Humans rely so much on visual information, that 90 percent of the information we take in is through our eyes. So in an era where artificial intelligence is no longer a hypothetical concept taken from science fiction movies, what better way to understand them than to see the way they do?

“Machine Visions,” multimedia artist Trevor Paglen’s first solo exhibition in Korea, is being held at the Nam June Paik Art Center in Gyeonggi until Feb. 2 as a part of the Nam June Paik Art Center Prize. Paglen was chosen as the winner last year.

The exhibition is fairly compact, with 19 pieces that span across various mediums, including video, installation and photography. Each work touches on different aspects, but the essence lies in one of two things: to show what images machines use to help function the way they are programmed and to show how those technologies could be used against us - to censor our lives and use it against us.
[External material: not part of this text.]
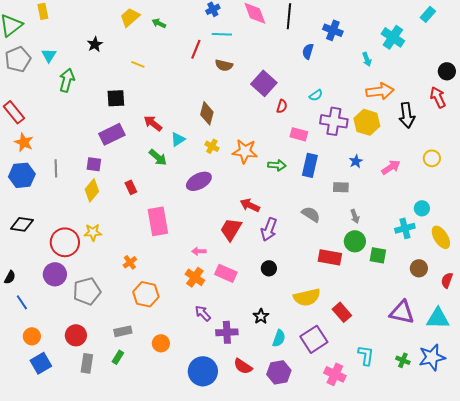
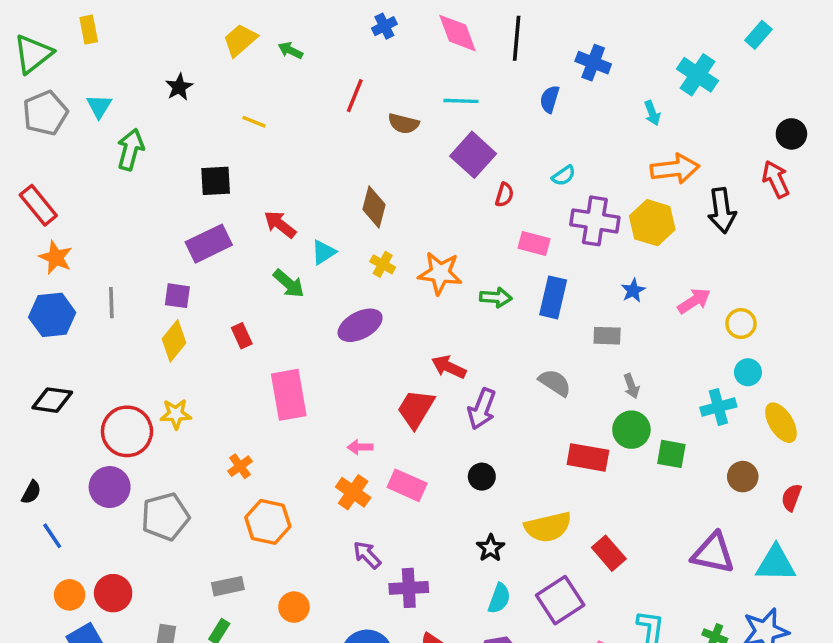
cyan line: (222, 34) -> (461, 101), moved
yellow circle: (432, 158) -> (741, 324), moved
black star: (261, 316) -> (491, 548), moved
red circle: (76, 335) -> (113, 593), moved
For example, “Tornado (Corpus: Spheres of Hell) Adversarially Evolved Hallucination” (2017) is a picture “painted” by artificial intelligence, after it was educated on what a tornado is, to show directly how machine vision and imagination differ from our own. On the other hand, “NSA-Tapped Fiber Optic Cable Landing Site, Keawaula, Hawaii, United States” (2016) is a picture taken from Hawaii of a seemingly calm beach. In fact, submarine cables lie underground, like the political power that exists beyond our sight. All of Paglen’s works are meant to show that “technology is not neutral” through the idea of vision, according to the artist.

“What I see my job is as an artist is to try to learn how to see what the world looks like at the moment in time that you find yourself within,” Paglen told local press. “When we think about the history of images, it’s very historical. And for all of history, images needed somebody to look at them for them to exist. They didn’t exist without the human to interpret them.

But that’s changing now. With things like computer vision, we can now build machines that look at images for us, and most of the looking at images that is going on in the world is done by machines - not by humans. Factories are looking at images for logistics and quality control, while cities have cameras that can automatically identify who people are.”